The standard solution follows a similar approach to my solution but uses a dictionary to map the sign of the sum to the corresponding color. The np.sign() function is used to determine the sign of the sum, and the dictionary is used to select the appropriate color based on the sign.

Exercise 6

Problem description

This exercise is similar to Exercise 5, where we compute the sum of elements in a given row and column and display a colored square at their intersection based on the sign of the sum:

  • A blue square (‘🟦’) if the sum is 0.
  • A green square (‘🟩’) if the sum is strictly positive.
  • A red square (‘🟥’) if the sum is strictly negative.
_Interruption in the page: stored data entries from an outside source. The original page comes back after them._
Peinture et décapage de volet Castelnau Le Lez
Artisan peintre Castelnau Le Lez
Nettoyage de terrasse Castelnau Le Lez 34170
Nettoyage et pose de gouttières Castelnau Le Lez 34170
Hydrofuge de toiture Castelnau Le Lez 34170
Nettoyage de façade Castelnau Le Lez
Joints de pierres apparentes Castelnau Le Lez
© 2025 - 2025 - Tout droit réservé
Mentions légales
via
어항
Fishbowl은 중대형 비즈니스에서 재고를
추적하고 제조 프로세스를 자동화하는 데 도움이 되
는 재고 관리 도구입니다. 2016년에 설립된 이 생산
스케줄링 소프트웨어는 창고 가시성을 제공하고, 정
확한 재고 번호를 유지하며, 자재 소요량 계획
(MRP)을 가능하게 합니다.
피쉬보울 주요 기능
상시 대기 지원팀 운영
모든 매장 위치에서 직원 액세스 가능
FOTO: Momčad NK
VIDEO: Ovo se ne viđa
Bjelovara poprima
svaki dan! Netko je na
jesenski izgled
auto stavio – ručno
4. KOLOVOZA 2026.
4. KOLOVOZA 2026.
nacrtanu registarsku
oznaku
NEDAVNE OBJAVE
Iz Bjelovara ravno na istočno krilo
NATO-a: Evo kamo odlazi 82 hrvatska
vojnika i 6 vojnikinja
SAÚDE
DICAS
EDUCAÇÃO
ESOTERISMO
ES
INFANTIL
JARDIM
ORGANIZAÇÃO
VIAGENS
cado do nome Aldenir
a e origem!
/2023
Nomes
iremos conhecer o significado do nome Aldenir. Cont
However, the main differences are:

  • Input Structure: The list L must be a square matrix (i.e., the number of rows equals the number of columns).
  • Optimization Requirement: The solution for f6 must avoid manual loops for computation (except for output). Instead, the solution must use vectorized operations in NumPy to enhance computational efficiency.
  • Advanced NumPy Usage: The exercise explicitly suggests using advanced NumPy functions such as np.vectorize(), np.newaxis, and broadcasting.

The output is printed, not returned.

My Solution

The solution for f6 uses advanced NumPy techniques to fully vectorize the computations without using explicit loops (except for printing). It creates the required colored grid by computing the sum for each row and column and then using a vectorized mapping to determine the color.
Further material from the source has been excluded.